What to produce ▸ Nothing but the records, transcribed exactly, should appear in the answer; leave the pictures out.

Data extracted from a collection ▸
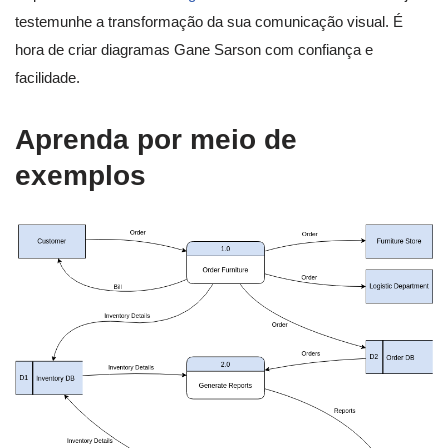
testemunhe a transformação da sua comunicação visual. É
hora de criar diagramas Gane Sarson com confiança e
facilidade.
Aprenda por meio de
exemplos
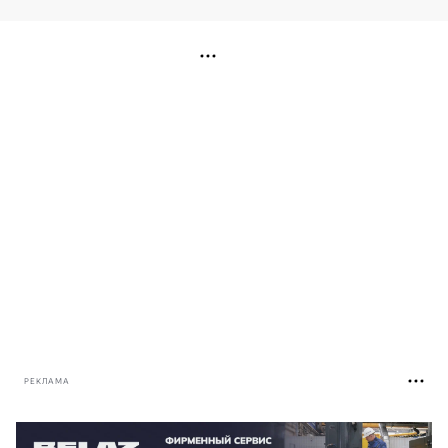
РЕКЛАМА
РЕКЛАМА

Response below ▸
testemunhe a transformação da sua comunicação visual. É
hora de criar diagramas Gane Sarson com confiança e
facilidade.
Aprenda por meio de
exemplos
РЕКЛАМА
РЕКЛАМА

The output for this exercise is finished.